Workflow, in this general sense, may be self-assembled from the range of resources available to us as network services (Flickr, for example); as widgets, extensions, and toolbars; as bookmarks and RSS feeds; and so on. Some folks may have elaborate apparatuses; others less so. However, there are also important prefabrications that may support workflow, course management systems or campus portals for example. And in between there are environments which allow us to compose resources to support what we want to do, My Yahoo or the personalized Google home page, for example. We do not currently share a ‘composition’ environment, although we are seeing a richer shared browser environment emerge, RSS support for example.
In this context I was interested to read a post by Tony Hirst of the Open University. He is talking about ‘personal learning environments’ or PLEs [Wikipedia entry on PLE].

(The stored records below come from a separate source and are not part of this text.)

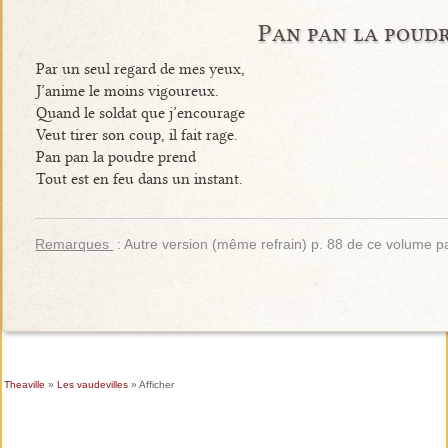
Pan pan la poud
Par un seul regard de mes yeux,
J’anime le moins vigoureux.
Quand le soldat que j’encourage
Veut tirer son coup, il fait rage.
Pan pan la poudre prend
Tout est en feu dans un instant.
Remarques
: Autre version (même refrain) p. 88 de ce volume p
Theaville
»
Les vaudevilles
» Afficher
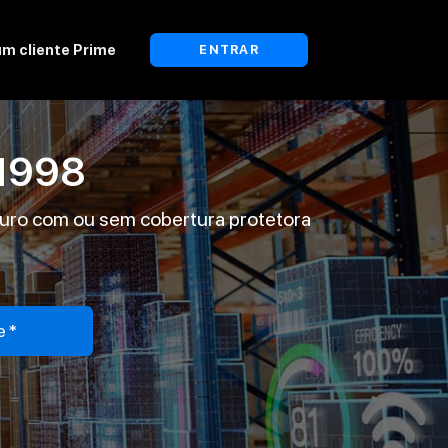
um cliente Prime
ENTRAR
1998
duro com ou sem cobertura protetora
e*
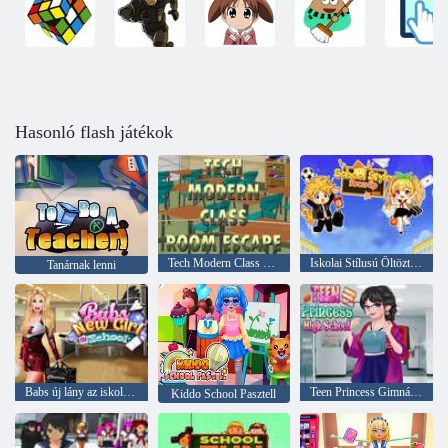
Hasonló flash játékok
Tech Modern Class Room menekülés
Iskolai Stílusú Öltöztetős
Tanárnak lenni
Babs új lány az iskolában
Teen Princess Gimnázium
Kiddo School Pasztell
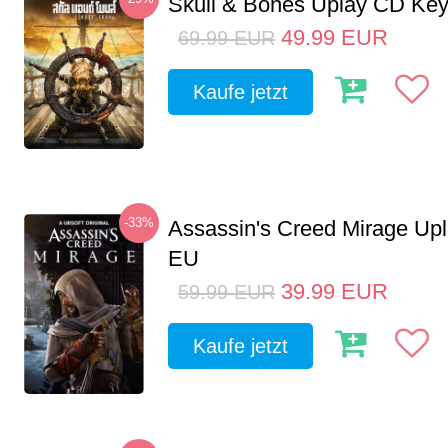
Skull & Bones Uplay CD Ke
49.99
EUR
69.99
EUR
Kaufe jetzt
-33%
Assassin's Creed Mirage Up
EU
39.99
EUR
59.99
EUR
Kaufe jetzt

Anyway, I think I’ve worked out what PLEs are – they’re the set of web services we each use for our own purposes; and they’re personal because the combination we use is unique to each of us (oh, you use Google docs do you – I use Zoho; GTalk? I’m on MSN; flickr? no, Photobucket; Typepad? WordPress…) [OUseful Info: Scribd and the Role of Open Repositories]

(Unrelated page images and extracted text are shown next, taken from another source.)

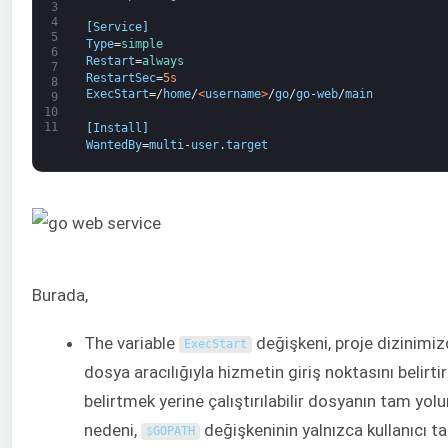
3
4
[
Service
]
5
Type
=
simple
6
Restart
=
always
7
RestartSec
=
5s
8
ExecStart
=/
home
/
<
username
>
/
go
/
go
-
web
/
main
9
10
11
[
Install
]
WantedBy
=
multi
-
user
.
target
Burada,
The variable
değişkeni, proje dizinimizd
ExecStart
dosya aracılığıyla hizmetin giriş noktasını belirtir
belirtmek yerine çalıştırılabilir dosyanın tam yo
nedeni,
değişkeninin yalnızca kullanıcı t
$
GOPATH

These remarks are part of a more general discussion about network-level personal resource sharing services (that’s my phrase) such as YouTube, Slideshare, Scribd, Flickr, and so on. As part of our personal digital identity we disclose and share traces and works on the network and we have various ways of doing that. Tony Hirst wonders why JISC in the UK does not support a national level version of a service like Scribd for academic materials. Many institutions, including his own, have institutional repositories but these are “independently hosted” and he is not aware of a discovery service across them. There is a national service, Jorum, for sharing learning materials, but it co-exists with institutional resources such as the OU’s OpenLearn, without, again, an obvious shared discovery service across them.
And he observes:
The problem is, there are just soooooooooooo many places to share content now. And I’m not sure what the solution is? Maybe it’s that I keep all my stuff where I want it, and then share it into the communities I want to, and let search engines/harvesters pull it into other communities where it’s relevant (maybe letting me know when they do, and giving me the option of stopping them). [OUseful Info: Scribd and the Role of Open Repositories]

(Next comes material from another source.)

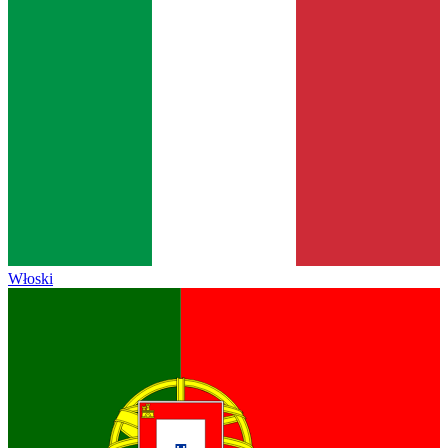
Włoski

I thought that this was a really interesting post. For several reasons. First, it highlights how folks are in fact assembling personal digital identities from a variety of tools on the network, piecing them together in ways that make sense to get things done. Second, for me, and this may not be the intention of the post, it underlines some issues of institutional fragmentation. Scale and brand matter, and are connected, and in turn relate to incentives. If I want to manage stuff I may put it one place. If I want to share it with a broad community I may put it another. If I want it to be universally discoverable it needs to be in the right place. A national resource may be more compelling than an institutional one; a network-level one more compelling again. Consolidation has its uses as new network services show. Consolidated discovery is very important, whatever about actually consolidating resources themselves. And finally, it provides some interesting use cases for thinking about how to put institutional – library and other – services ‘in the flow‘ of research and learning behaviors.